Spot gold has travelled between a low of $1494.96 to a high of $1509.40 on Friday, ending Wall Street around 0.50% in the red as the precious metal struggles to maintain the bullish momentum, despite the DXY falling 0.20% on the day. While gold may be sagging into the close, for the week, gold has climbed 3.5% with respect to futures and based on the most-active contract’s finish on August the 2nd.
December gold on Comex lost $1, or less than 0.1%, at $1,508.50 an ounce. Trade wars are at the helm driving prices. The gold and silver ratio ended down -0.63% having travelled between 88.84 down to 88.02 as silver prices continue to hold in there while gold lags. Silver prices ended the day modestly higher by 0.17% within a range of $16.86 and $17.14, ending around $16.98 on Wall Street.
Mixed trade headlines
Initially, gold found a bid on the White House’s decision to hold off on granting licenses for US companies to purchase some Huawei equipment following Beijing’s halting of US crop purchases. However, risk aversion spiked on reports to the contrary and that U.S. won’t ease Huawei restrictions. Nevertheless, the two and fro of such headlines are another reminder of the recently deteriorating outlook for US-Sino trade negotiations.

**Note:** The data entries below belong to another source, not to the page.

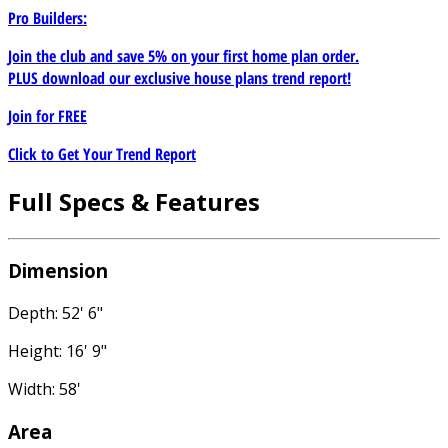
Pro Builders:
Join the club and save 5% on your first home plan order.
PLUS download our exclusive house plans trend report!
Join for
FREE
Click to Get Your Trend Report
Full Specs & Features
Dimension
Depth: 52' 6"
Height: 16' 9"
Width: 58'
Area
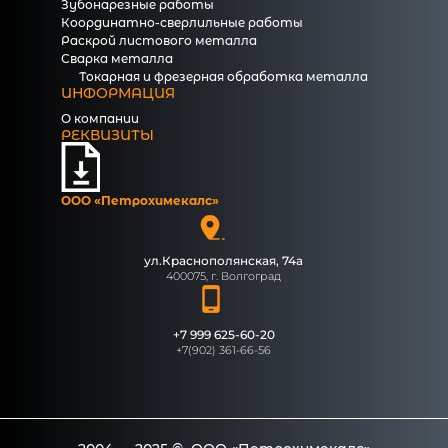
Зубонарезные работы
Координатно-сверлильные работы
Раскрой листового металла
Сварка металла
Токарная и фрезерная обработка металла
ИНФОРМАЦИЯ
О компании
РЕКВИЗИТЫ
ООО «Петрохимекалc»
ул.Краснополянская, 74а
400075, г. Волгоград
+7 999 625-60-20
+7(902) 361-66-56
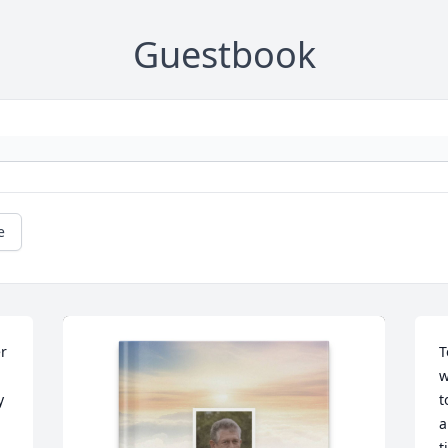
Guestbook
e
r 
T
w
 
t
a
t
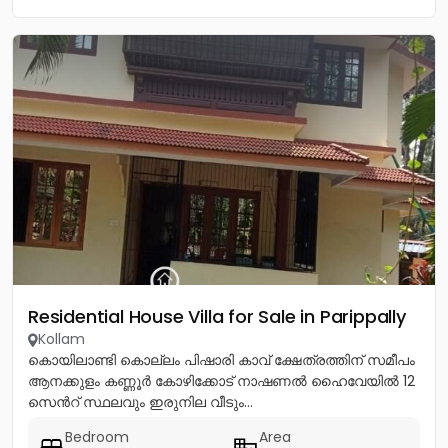
Residential House Villa for Sale in Parippally
Kollam
കൊയിലാണ്ടി കൊല്ലം പിഷാരി കാവ് ക്ഷേത്രത്തിന് സമീപം
ആനക്കുളം കണ്ണൂർ കോഴിക്കോട് നാഷണൽ ഹൈവേയിൽ 12
സെൻറ് സ്ഥലവും ഇരുനില വീടും...
Bedroom
Area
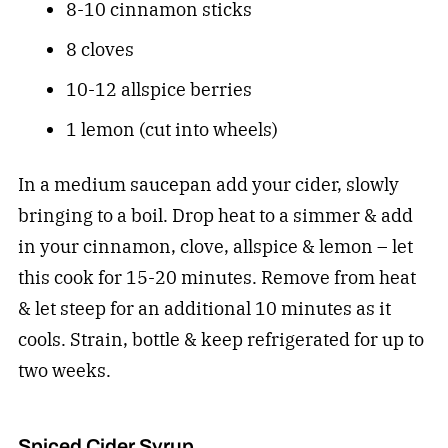
8-10 cinnamon sticks
8 cloves
10-12 allspice berries
1 lemon (cut into wheels)
In a medium saucepan add your cider, slowly
bringing to a boil. Drop heat to a simmer & add
in your cinnamon, clove, allspice & lemon – let
this cook for 15-20 minutes. Remove from heat
& let steep for an additional 10 minutes as it
cools. Strain, bottle & keep refrigerated for up to
two weeks.
Spiced Cider Syrup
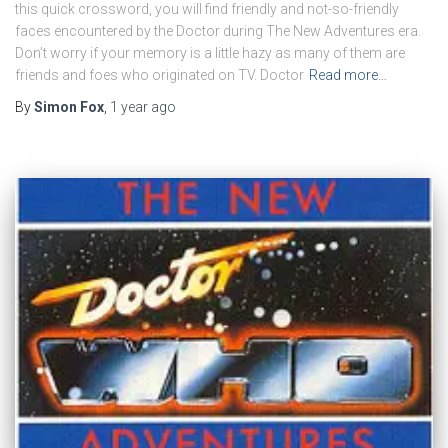
this quick crossword, you will find friendly and not-so-friendly
faces encountered by the Doctor during The New Adventures era.
Don’t worry if your memory is a little hazy as many of them are
friends and foes who originated on TV. Doctor
Read more…
By
Simon Fox
,
1 year
ago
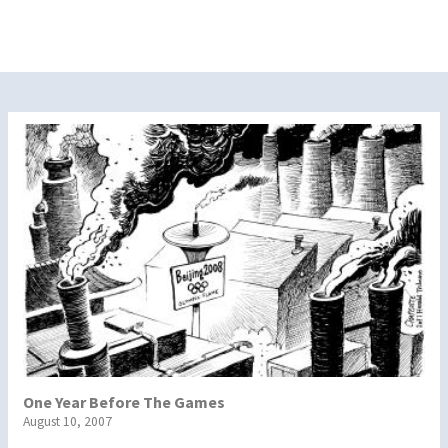
One Year Before The Games
August 10, 2007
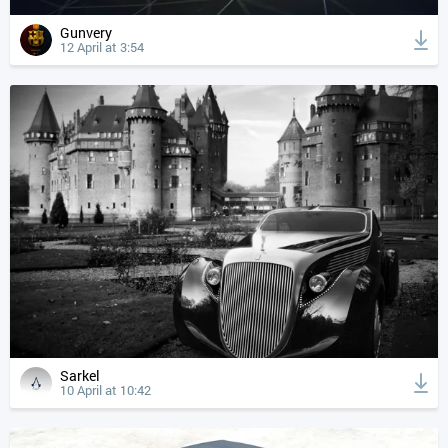
Gunvery
12 April at 3:54
Sarkel
10 April at 10:42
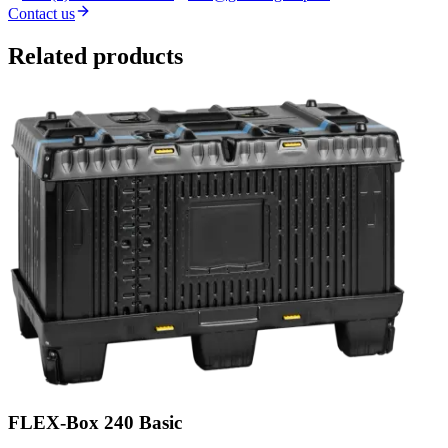
Contact us
Related products
FLEX-Box 240 Basic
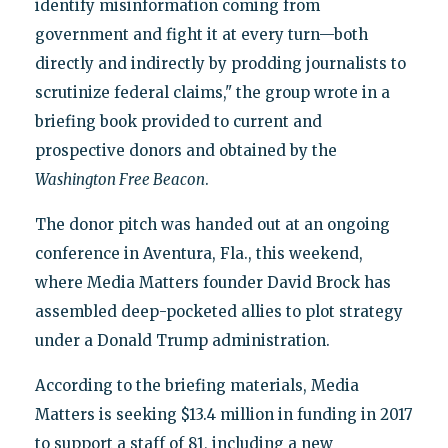
identify misinformation coming from
government and fight it at every turn—both
directly and indirectly by prodding journalists to
scrutinize federal claims," the group wrote in a
briefing book provided to current and
prospective donors and obtained by the
Washington Free Beacon
.
The donor pitch was handed out at an ongoing
conference in Aventura, Fla., this weekend,
where Media Matters founder David Brock has
assembled deep-pocketed allies to plot strategy
under a Donald Trump administration.
According to the briefing materials, Media
Matters is seeking $13.4 million in funding in 2017
to support a staff of 81, including a new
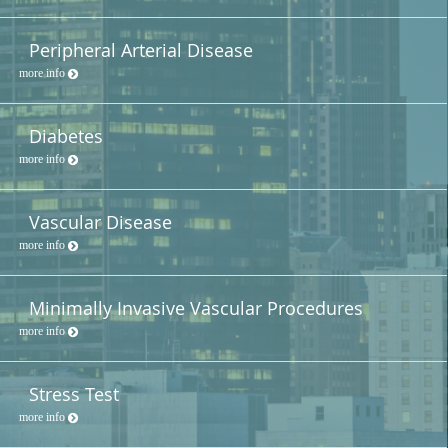
Peripheral Arterial Disease
more info
Diabetes
more info
Vascular Disease
more info
Minimally Invasive Vascular Procedures
more info
Stress Test
more info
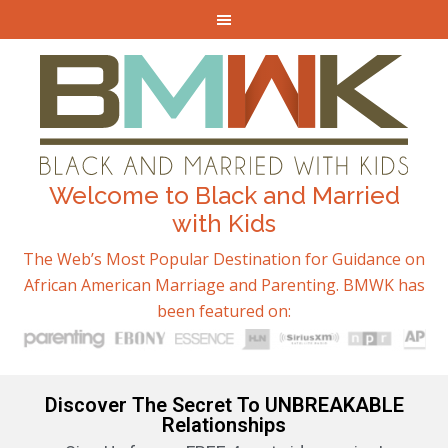
Welcome to Black and Married
with Kids
The Web’s Most Popular Destination for Guidance on
African American Marriage and Parenting. BMWK has
been featured on:
Discover The Secret To UNBREAKABLE
Relationships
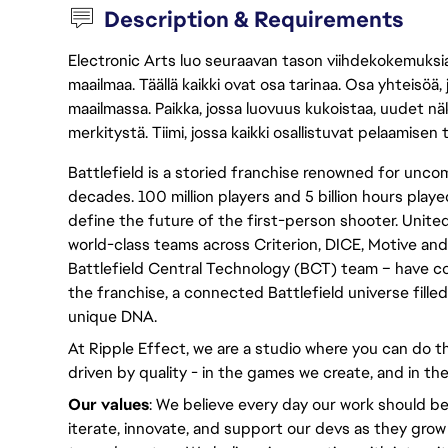
Description & Requirements
Electronic Arts luo seuraavan tason viihdekokemuksia, 
maailmaa. Täällä kaikki ovat osa tarinaa. Osa yhteisöä,
maailmassa. Paikka, jossa luovuus kukoistaa, uudet näk
merkitystä. Tiimi, jossa kaikki osallistuvat pelaamisen
Battlefield is a storied franchise renowned for un
decades. 100 million players and 5 billion hours played
define the future of the first-person shooter. United
world-class teams across Criterion, DICE, Motive and
Battlefield Central Technology (BCT) team – have c
the franchise, a connected Battlefield universe fille
unique DNA.
At Ripple Effect, we are a studio where you can do th
driven by quality - in the games we create, and in the
Our values
: We believe every day our work should be
iterate, innovate, and support our devs as they grow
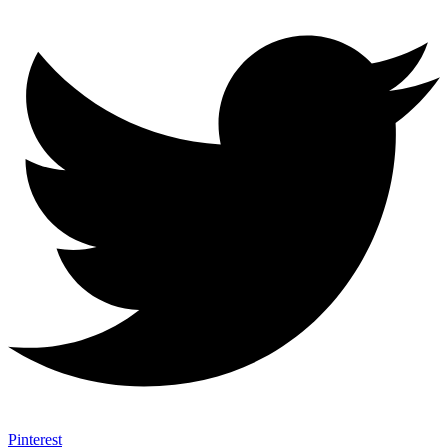
Pinterest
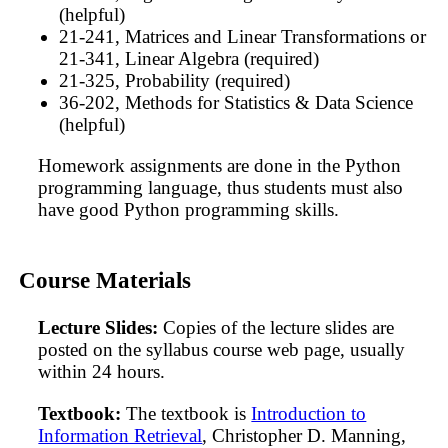
(helpful)
21-241, Matrices and Linear Transformations or
21-341, Linear Algebra (required)
21-325, Probability (required)
36-202, Methods for Statistics & Data Science
(helpful)
Homework assignments are done in the Python
programming language, thus students must also
have good Python programming skills.
Course Materials
Lecture Slides:
Copies of the lecture slides are
posted on the syllabus course web page, usually
within 24 hours.
Textbook:
The textbook is
Introduction to
Information Retrieval
, Christopher D. Manning,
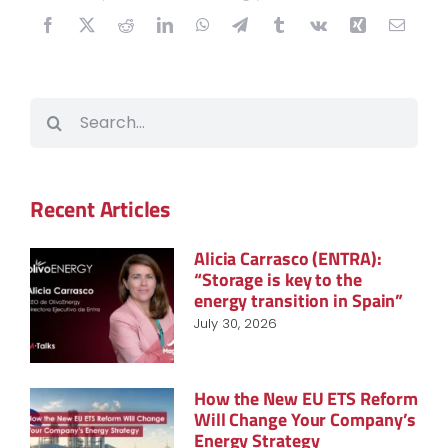
Search
for:
Recent Articles
Alicia Carrasco (ENTRA):
“Storage is key to the
energy transition in Spain”
July 30, 2026
How the New EU ETS Reform
Will Change Your Company’s
Energy Strategy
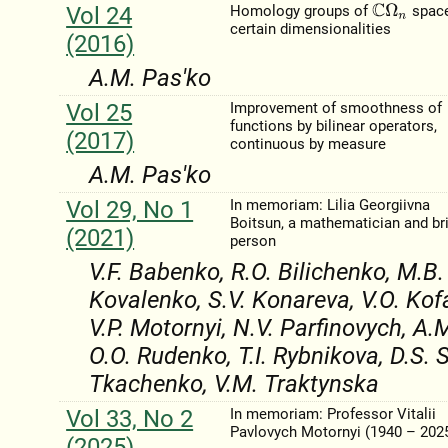
Vol 24
Homology groups of
space
C
Ω
n
certain dimensionalities
(2016)
A.M. Pas'ko
Vol 25
Improvement of smoothness of
functions by bilinear operators,
(2017)
continuous by measure
A.M. Pas'ko
Vol 29, No 1
In memoriam: Lilia Georgiivna
Boitsun, a mathematician and br
(2021)
person
V.F. Babenko, R.O. Bilichenko, M.B.
Kovalenko, S.V. Konareva, V.O. Kof
V.P. Motornyi, N.V. Parfinovych, A.
O.O. Rudenko, T.I. Rybnikova, D.S.
Tkachenko, V.M. Traktynska
Vol 33, No 2
In memoriam: Professor Vitalii
Pavlovych Motornyi (1940 – 202
(2025)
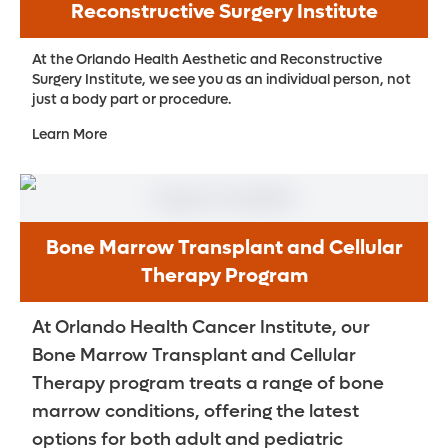
Reconstructive Surgery Institute
At the Orlando Health Aesthetic and Reconstructive
Surgery Institute, we see you as an individual person, not
just a body part or procedure.
Learn More
Bone Marrow Transplant and Cellular
Therapy Program
At Orlando Health Cancer Institute, our
Bone Marrow Transplant and Cellular
Therapy program treats a range of bone
marrow conditions, offering the latest
options for both adult and pediatric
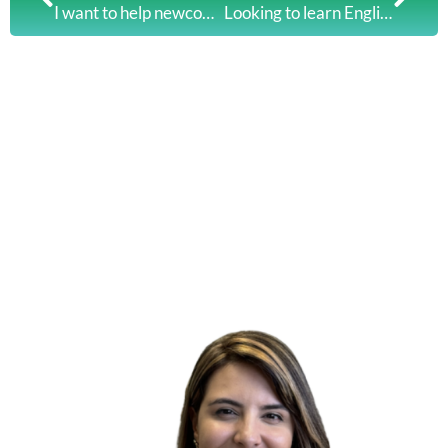
I want to help newcomers overcome challenges and succeed in Canada: Mahwish’s Story
Looking to learn English this fall?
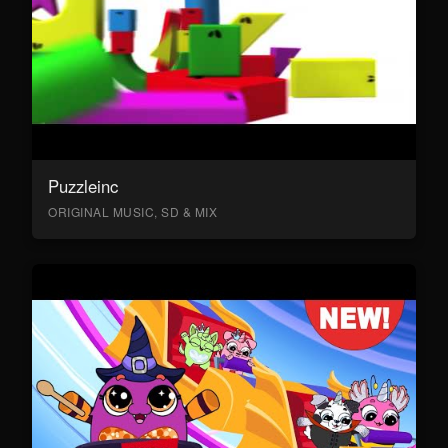
Puzzleinc
ORIGINAL MUSIC, SD & MIX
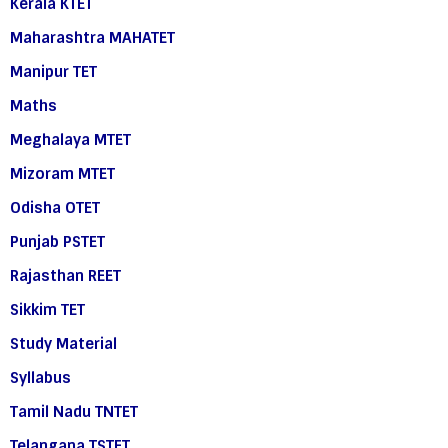
Kerala KTET
Maharashtra MAHATET
Manipur TET
Maths
Meghalaya MTET
Mizoram MTET
Odisha OTET
Punjab PSTET
Rajasthan REET
Sikkim TET
Study Material
Syllabus
Tamil Nadu TNTET
Telangana TSTET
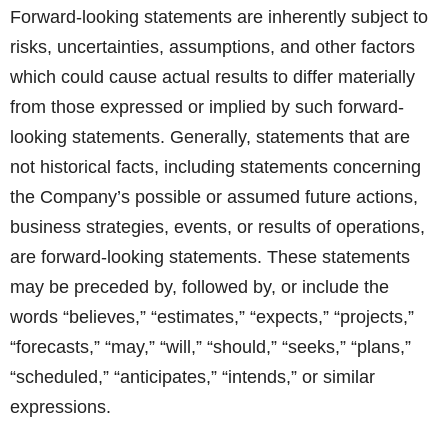
Forward-looking statements are inherently subject to
risks, uncertainties, assumptions, and other factors
which could cause actual results to differ materially
from those expressed or implied by such forward-
looking statements. Generally, statements that are
not historical facts, including statements concerning
the Company’s possible or assumed future actions,
business strategies, events, or results of operations,
are forward-looking statements. These statements
may be preceded by, followed by, or include the
words “believes,” “estimates,” “expects,” “projects,”
“forecasts,” “may,” “will,” “should,” “seeks,” “plans,”
“scheduled,” “anticipates,” “intends,” or similar
expressions.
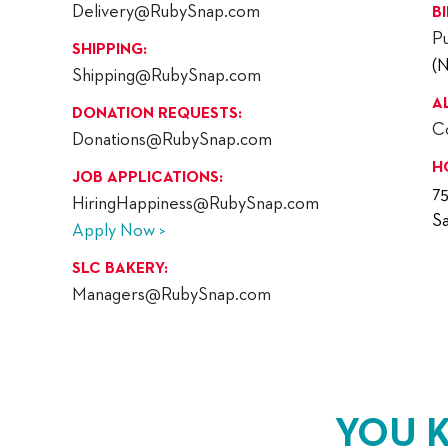
Delivery@RubySnap.com
B
P
SHIPPING:
(
Shipping@RubySnap.com
A
DONATION REQUESTS:
C
Donations@RubySnap.com
H
JOB APPLICATIONS:
7
HiringHappiness@RubySnap.com
Sa
Apply Now >
SLC BAKERY:
Managers@RubySnap.com
YOU 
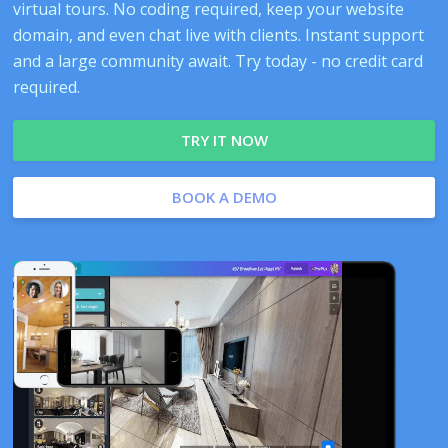
virtual tours. No coding required, keep your website
domain, and even chat live with clients. Instant support
and a large community await. Try today - no credit card
required.
TRY IT NOW
BOOK A DEMO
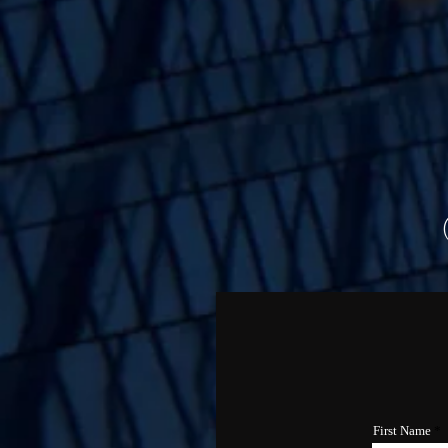
First Name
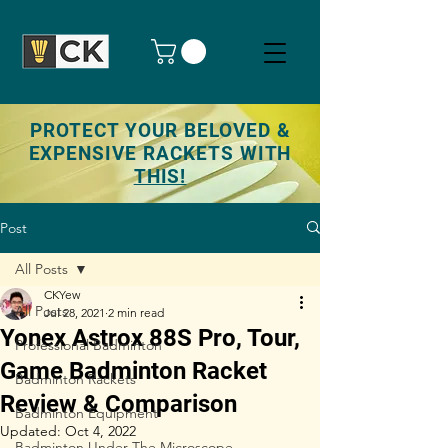
PROTECT YOUR BELOVED &
EXPENSIVE RACKETS WITH
THIS!
Post
All Posts
CKYew
All Posts
Jul 28, 2021
2 min read
Yonex Astrox 88S Pro, Tour,
Professional Badminton
Game Badminton Racket
Badminton Rackets
Review & Comparison
Badminton Equipment
Updated:
Oct 4, 2022
Badminton Under The Microscope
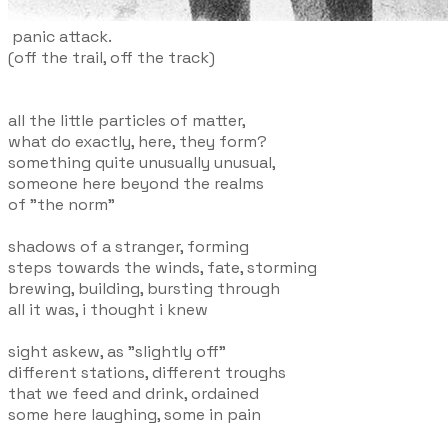
panic attack.
(off the trail, off the track)
all the little particles of matter,
what do exactly, here, they form?
something quite unusually unusual,
someone here beyond the realms
of "the norm"
shadows of a stranger, forming
steps towards the winds, fate, storming
brewing, building, bursting through
all it was, i thought i knew
sight askew, as "slightly off"
different stations, different troughs
that we feed and drink, ordained
some here laughing, some in pain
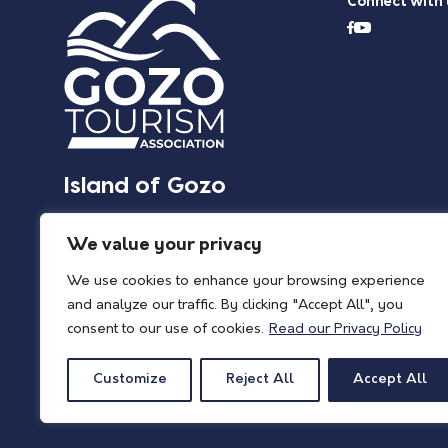
Connect with 
Island of Gozo
We value your privacy
We use cookies to enhance your browsing experience
and analyze our traffic. By clicking "Accept All", you
consent to our use of cookies.
Read our Privacy Policy
Customize
Reject All
Accept All
© 2026 Island of Gozo | Gozo Tourism Association |
Privacy Policy
| All Rights 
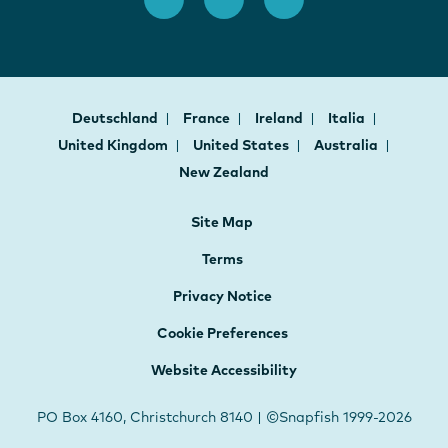
Deutschland
France
Ireland
Italia
United Kingdom
United States
Australia
New Zealand
Site Map
Terms
Privacy Notice
Cookie Preferences
Website Accessibility
PO Box 4160, Christchurch 8140 | ©Snapfish 1999-2026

“Global assets will have to grow accustomed to the reality that trade uncertainty is likely here to stay, which ultimately has consequences for asset prices and for the growth outlook. At the same time, as the pressure on China’s economy weighs on the RMB, which was allowed to weaken below the 7.0 mark, the President is likely to continue urging the Fed to lower rates which in turn could provide some positive tailwinds for gold and silver,” the at TD Securities analysts argued.
However, in the absence of further trade war escalation, on a break back below the 1480s, a deeper retracement back to the 1430s could play out once the 23.6% Fibo in the 1450s gives. On the flip side, To the upside, the 1528/30s comes as a prior support area which could come in as the next major upside target where the price would be expected to hold initial tests. Then, bull swill look to the 127.2% Fibo target which is located around 1,560. This guards territory to then the Oct 2012 highs at 1795 come into the picture on the wide. The 1800s come as the 2011 highs and the price has touched the 61.8% Fibo retracement of those highs to the late 2015 swing lows.